In other bits, race is incidental, like a fantastic sketch in which a family (including guests Lance Reddick and Romany Malco) get answers to their well-meaning, but wildly off-base, questions on how to support a gay cousin at his wedding. (“Where do you get the Euros to buy gay gifts?”) The first episode also includes some laconically funny interstitials with the duo driving a car and shooting the breeze, a la True Detective (which has a parody built in elsewhere in the episode) or Key and Peele’s guest role in Fargo. And then there’s another genius faux-drama bit where the pair fight shape-shifting aliens in a postapocalyptic ruin, telling the invaders from the humans by the aliens’ inability to mimic human racial stereotypes. If the choice in comedy was once between being black (or biracial) or happening to be black, Key and Peele choose both.

As for black-ish, its premise–man tries to build his family’s race consciousness, hilarity ensues–at first sounds more like the material for a comedy sketch, or an episode of a sitcom, than an entire series. And the pilot spends a lot of time spelling out exactly what it’s about; like many pilots this season of every race and creed, black-ish is drowning in voiceover.

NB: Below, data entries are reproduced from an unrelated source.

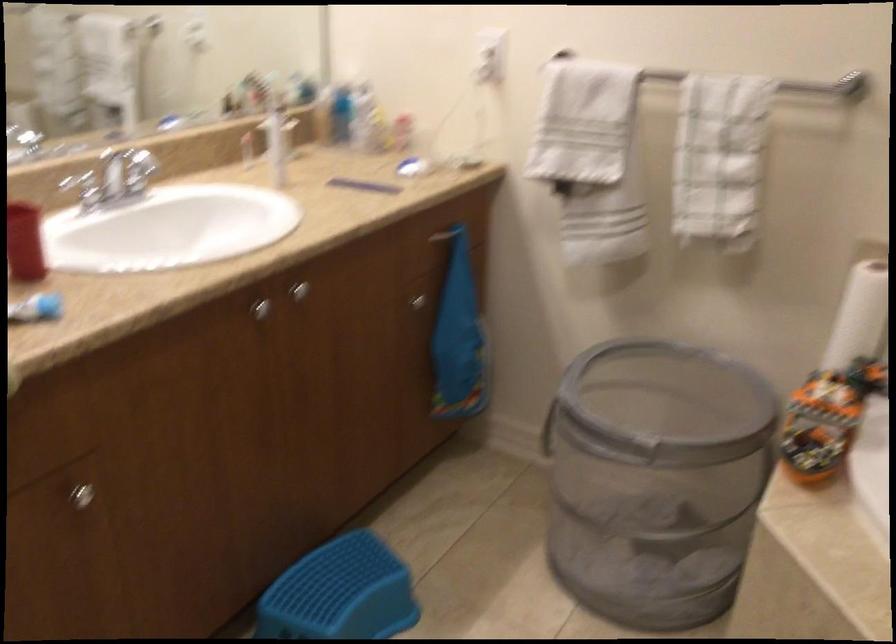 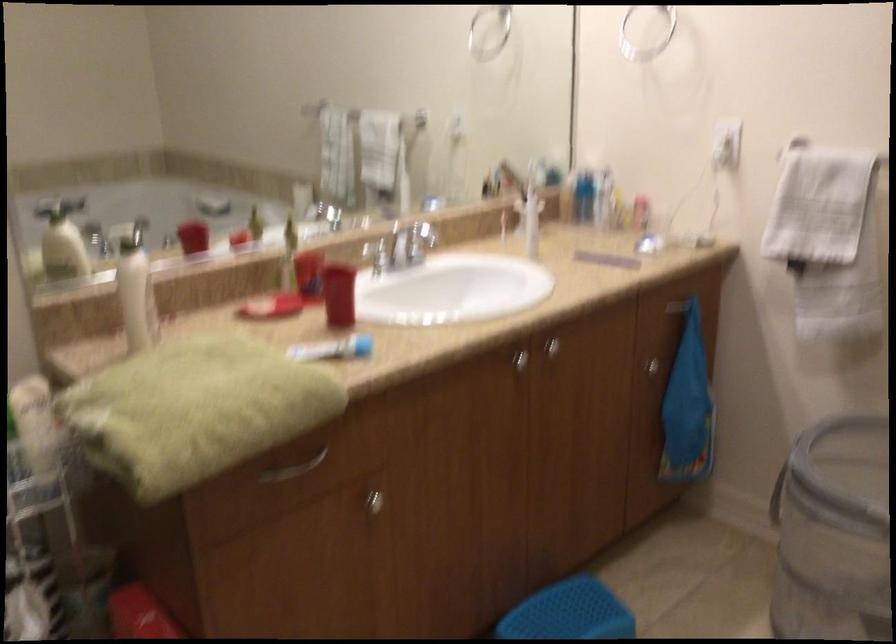 Find the pixel in the second image that matches point 300,294 in the first image.

(552, 348) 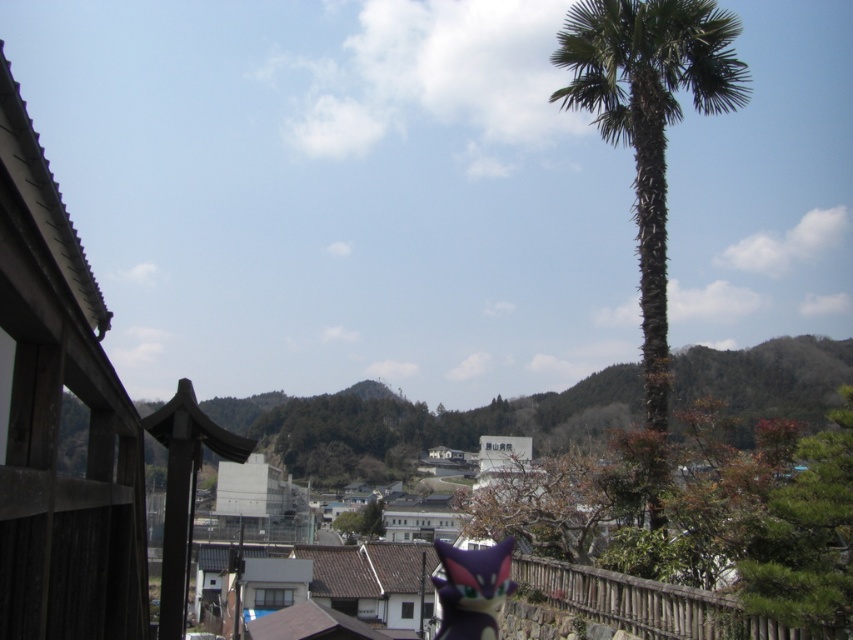 Question: Estimate the real-world distances between objects in this image. Which object is closer to the green leafy palm at right?

Choices:
 (A) purple matte plush toy at center
 (B) brown wooden rail at lower right
 (C) green leafy tree at center

Answer: (C)

Question: Where is green leafy tree at center located in relation to green leafy palm at right in the image?

Choices:
 (A) right
 (B) left

Answer: (B)

Question: Which of the following is the farthest from the observer?

Choices:
 (A) brown wooden rail at lower right
 (B) green leafy tree at center

Answer: (A)

Question: Where is green leafy tree at center located in relation to green leafy palm at right in the image?

Choices:
 (A) right
 (B) left

Answer: (B)

Question: Observing the image, what is the correct spatial positioning of green leafy palm at right in reference to brown wooden rail at lower right?

Choices:
 (A) above
 (B) below

Answer: (A)

Question: Which point is closer to the camera?

Choices:
 (A) green leafy tree at center
 (B) green leafy palm at right
 (C) purple matte plush toy at center
 (D) brown wooden rail at lower right

Answer: (A) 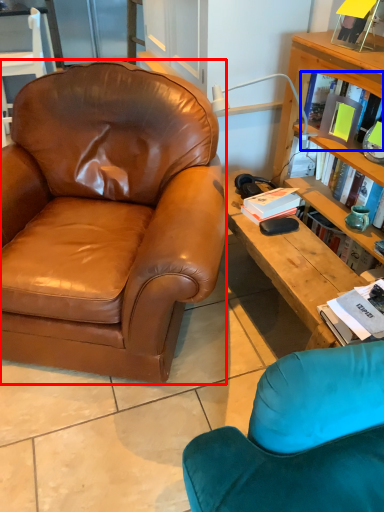 Question: Which point is further to the camera, chair (highlighted by a red box) or book (highlighted by a blue box)?

Choices:
 (A) chair
 (B) book

Answer: (B) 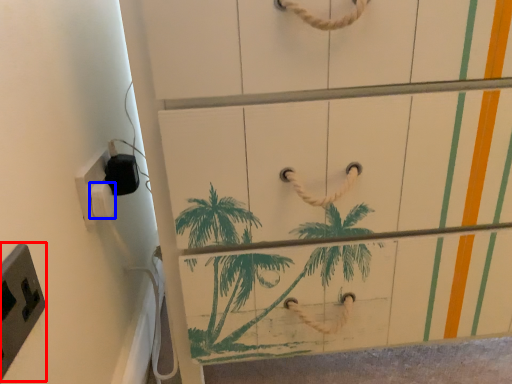 Question: Which object is closer to the camera taking this photo, light switch (highlighted by a red box) or light switch (highlighted by a blue box)?

Choices:
 (A) light switch
 (B) light switch

Answer: (A) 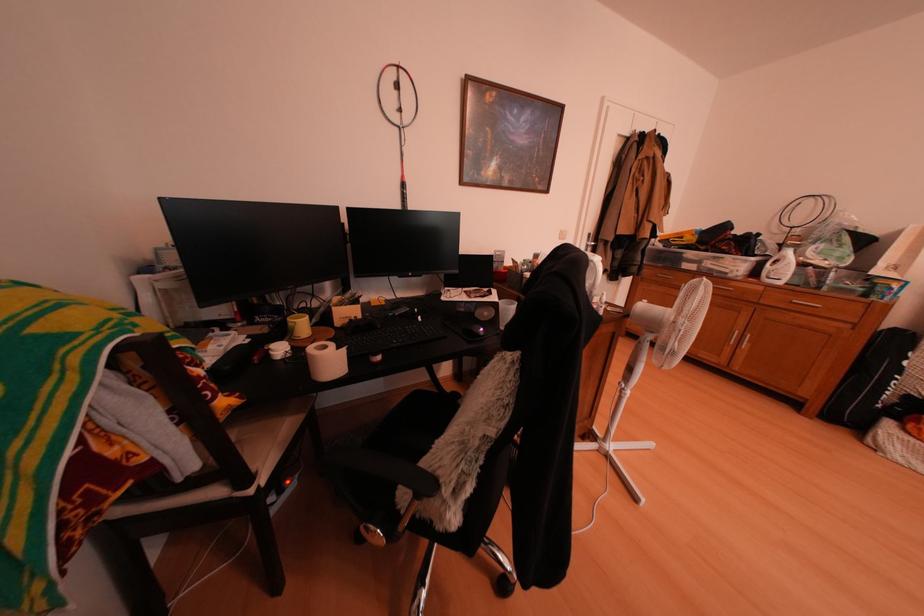 The height and width of the screenshot is (616, 924). Find the location of `black chair armrest`. black chair armrest is located at coordinates (404, 474). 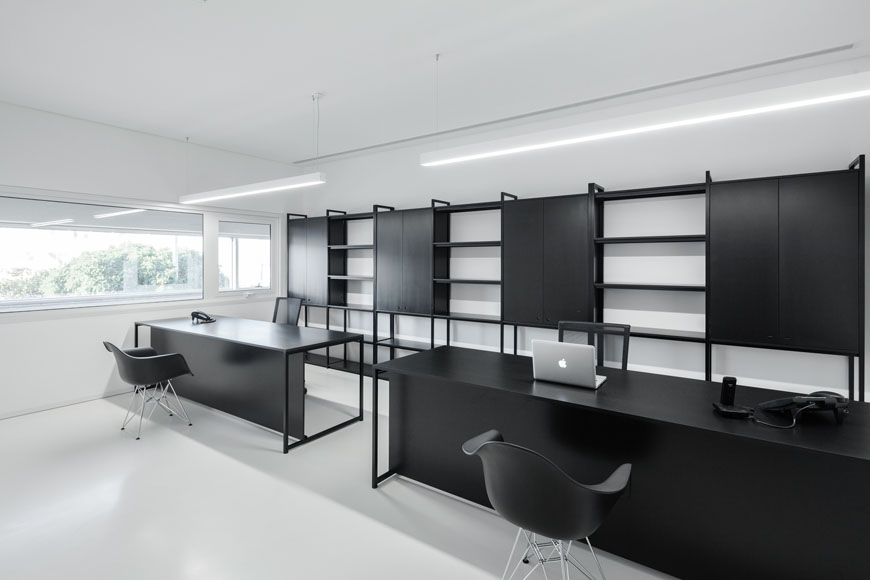 Where is `white wall`? white wall is located at coordinates (58, 387). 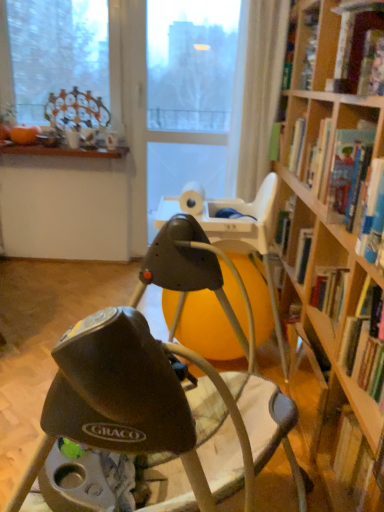 Question: Can hardcover book at right, which is the 3th book in top-to-bottom order, be found inside transparent plastic screen door at center?

Choices:
 (A) yes
 (B) no

Answer: (B)

Question: From a real-world perspective, does transparent plastic screen door at center sit lower than hardcover book at right, which is the first book from bottom to top?

Choices:
 (A) no
 (B) yes

Answer: (A)

Question: Is transparent plastic screen door at center not near hardcover book at right, which is the first book from bottom to top?

Choices:
 (A) yes
 (B) no

Answer: (A)

Question: Is transparent plastic screen door at center turned away from hardcover book at right, which is the 3th book in top-to-bottom order?

Choices:
 (A) no
 (B) yes

Answer: (A)

Question: Could you tell me if transparent plastic screen door at center is turned towards hardcover book at right, which is the 3th book in top-to-bottom order?

Choices:
 (A) no
 (B) yes

Answer: (B)

Question: Is the position of transparent plastic screen door at center more distant than that of hardcover book at right, which is the first book from bottom to top?

Choices:
 (A) yes
 (B) no

Answer: (A)

Question: Considering the relative sizes of transparent plastic screen door at center and hardcover book at upper right, the 2th book from the top, in the image provided, is transparent plastic screen door at center bigger than hardcover book at upper right, the 2th book from the top,?

Choices:
 (A) yes
 (B) no

Answer: (A)

Question: From the image's perspective, would you say transparent plastic screen door at center is shown under hardcover book at upper right, the 2th book from the top?

Choices:
 (A) no
 (B) yes

Answer: (A)

Question: Are transparent plastic screen door at center and hardcover book at upper right, the 2th book from the top, located far from each other?

Choices:
 (A) yes
 (B) no

Answer: (A)

Question: Are transparent plastic screen door at center and hardcover book at upper right, arranged as the second book when ordered from the bottom, beside each other?

Choices:
 (A) no
 (B) yes

Answer: (A)

Question: Considering the relative sizes of transparent plastic screen door at center and hardcover book at upper right, the 2th book from the top, in the image provided, is transparent plastic screen door at center smaller than hardcover book at upper right, the 2th book from the top,?

Choices:
 (A) no
 (B) yes

Answer: (A)

Question: Considering the relative positions of transparent plastic screen door at center and hardcover book at upper right, arranged as the second book when ordered from the bottom, in the image provided, is transparent plastic screen door at center in front of hardcover book at upper right, arranged as the second book when ordered from the bottom,?

Choices:
 (A) no
 (B) yes

Answer: (A)

Question: Is matte black baby swing at center taller than transparent plastic screen door at center?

It’s a funny enough voiceover to excuse, though, as when Dre frets that other races have “picked up” the culture he and his peers have dropped. (“Big butts, R&B and dancing? Those were the black man’s go-tos!”) Black-ish‘s nuance is promising–it’s aware that there’s not just one way to be black–and the sheer level of execution suggests it has staying power. Anderson and Ross have excellent chemistry, as when a (friendly) argument about the kids’ assimilation derails into a (still friendly) argument over whether O.J. was guilty.

Written by Kenya Barris (Are We There Yet?), black-ish‘s first episode is full of incisive racial observations, intra- and inter-. (It’s co-executive produced by Larry Wilmore, once “senior black correspondent” for The Daily Show, who is stepping back his role to host Comedy Central’s Minority Report next year.) But it also works simply as the kind of oddball family comedy that ABC can do well, if not always well in the ratings; the awkward son taking up field hockey, for instance, recalls the late, lamented Trophy Wife.

ABC gave critics only the pilot of black-ish, which is not enough to judge its trajectory–whether it will stay as focused on its state-of-blackness premise or become like its schedule partner Modern Family, which foregrounds its how-we-live-now alternafamily themes once in a while. For now, I can only say what I want to hear about any new half-hour: it happens to be funny.